_Task goal:_ Copy exactly the lines of the material below that run from the one containing "9:49 PM, Feb 18, 2022" through the one containing "August 5, 2026". Copy no other lines.

[Records for the task]

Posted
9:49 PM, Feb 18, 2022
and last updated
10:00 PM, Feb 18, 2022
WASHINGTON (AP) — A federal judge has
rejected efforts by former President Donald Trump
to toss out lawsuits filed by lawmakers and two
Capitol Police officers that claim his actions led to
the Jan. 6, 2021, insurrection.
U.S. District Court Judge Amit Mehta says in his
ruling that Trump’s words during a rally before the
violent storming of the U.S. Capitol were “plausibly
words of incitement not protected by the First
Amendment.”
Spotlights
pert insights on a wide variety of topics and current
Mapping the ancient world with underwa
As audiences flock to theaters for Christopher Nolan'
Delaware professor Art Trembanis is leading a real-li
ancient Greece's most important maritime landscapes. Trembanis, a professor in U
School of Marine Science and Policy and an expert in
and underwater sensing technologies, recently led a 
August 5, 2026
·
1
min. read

[/Records for the task]
[Records for the task]

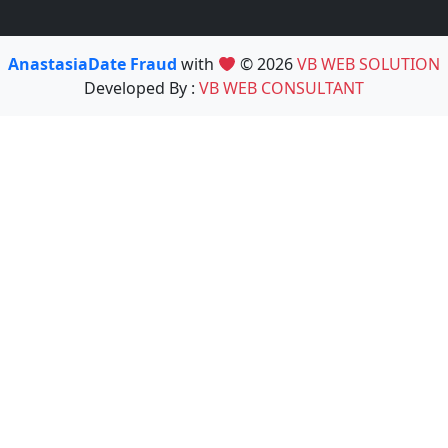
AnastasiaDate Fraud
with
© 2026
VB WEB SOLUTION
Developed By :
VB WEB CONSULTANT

[/Records for the task]

_Exercise solution:_
9:49 PM, Feb 18, 2022
and last updated
10:00 PM, Feb 18, 2022
WASHINGTON (AP) — A federal judge has
rejected efforts by former President Donald Trump
to toss out lawsuits filed by lawmakers and two
Capitol Police officers that claim his actions led to
the Jan. 6, 2021, insurrection.
U.S. District Court Judge Amit Mehta says in his
ruling that Trump’s words during a rally before the
violent storming of the U.S. Capitol were “plausibly
words of incitement not protected by the First
Amendment.”
Spotlights
pert insights on a wide variety of topics and current
Mapping the ancient world with underwa
As audiences flock to theaters for Christopher Nolan'
Delaware professor Art Trembanis is leading a real-li
ancient Greece's most important maritime landscapes. Trembanis, a professor in U
School of Marine Science and Policy and an expert in
and underwater sensing technologies, recently led a 
August 5, 2026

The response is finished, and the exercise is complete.